Le laser scanne tout type de matériau à une vitesse record

Le 25/05/2009 à 16:49  

Récompensé par un “Lyon d’Or” lors du dernier Salon Industrie, le scanner laser LC60D de Metris dispose de deux points forts : une vitesse d’acquisition de 80 000 points/s, et une adaptation automatique de l’intensité du laser en fonction du matériau contrôlé.
Lors du Salon Industrie, qui s’est tenu à Lyon en mars dernier, le scanner laser LC60D n’est pas passé inaperçu. Et pour cause : il a remporté le trophée “Lyon d’Or” dans la catégorie métrologie. Destiné à équiper les machines à mesurer tridimensionnelles ou les bras de mesure pour le contrôle 3D, ce scanner conçu par Metris innove à plus d’un titre. Première particularité, sa vitesse d’acquisition. « Elle peut aller jusqu’à 80 000 points par seconde, autrement dit le triple de celle que l’on trouve habituellement sur les scanners laser du marché », affirme Loïc Marquet, ingénieur d’applications chez Metris. Le secret d’une telle cadence ? Une matrice CMOS remplace le traditionnel capteur CCD, et le traitement (désormais embarqué dans le scanner) est réalisé au plus près de cette matrice…

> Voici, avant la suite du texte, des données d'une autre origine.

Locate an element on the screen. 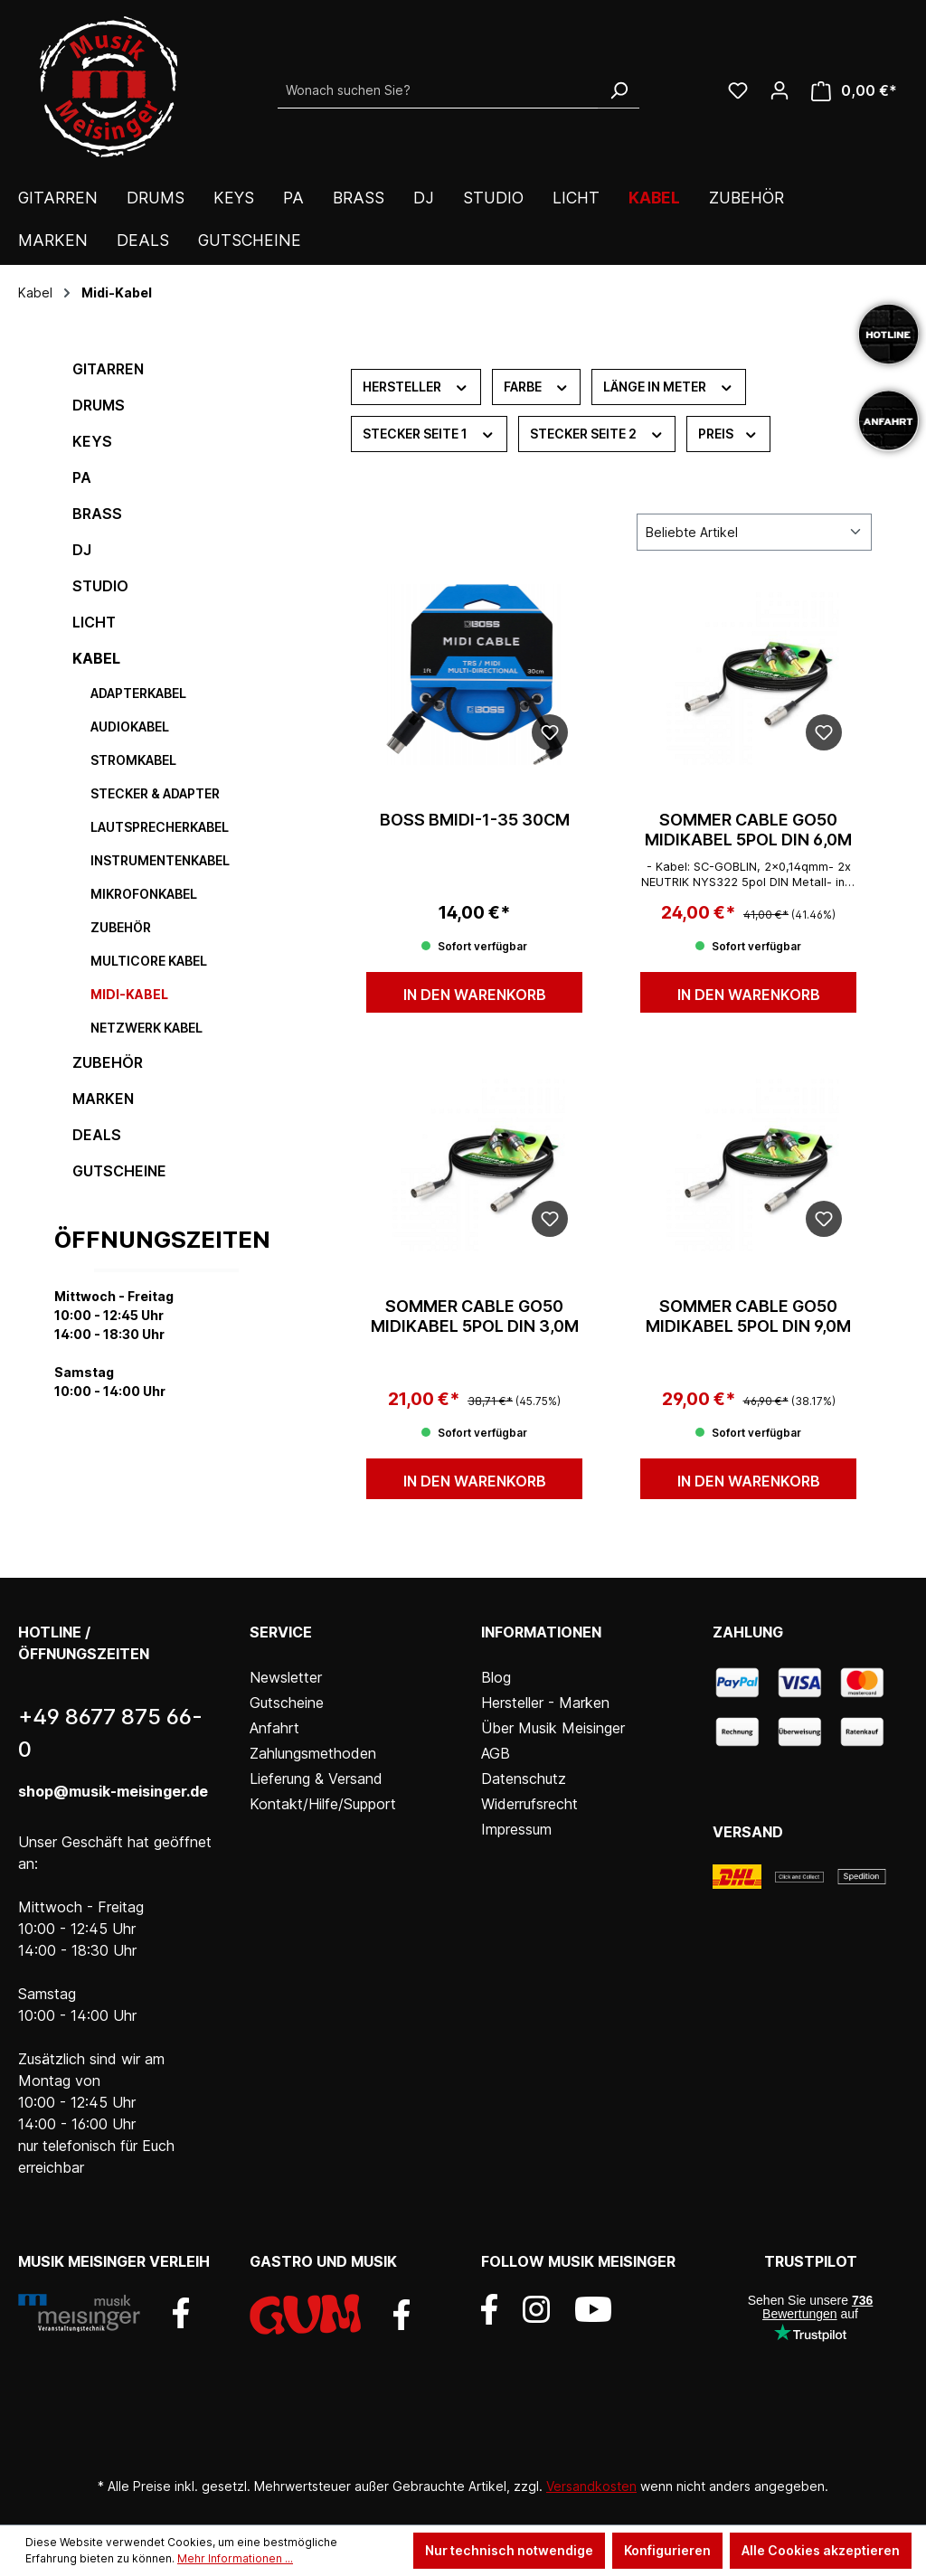  Nur technisch notwendige is located at coordinates (509, 2550).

Autre spécificité du système, « c’est à notre connaissance le seul scanner laser du marché à s’adapter réellement, de manière automatique, au type de matériau contrôlé », poursuit Loïc Marquet. Il n’est plus nécessaire de pulvériser sur les surfaces brillantes un produit matifiant, ou de régler manuellement l’intensité du laser à chaque fois que l’on inspecte une surface trop mate ou trop réfléchissante. L’intensité du laser s’adapte automatiquement, point par point, à la surface contrôlée. De plus, le système de traitement intègre un certain nombre de filtres afin de ne pas tenir compte des points de mesure liés aux réverbérations indésirables.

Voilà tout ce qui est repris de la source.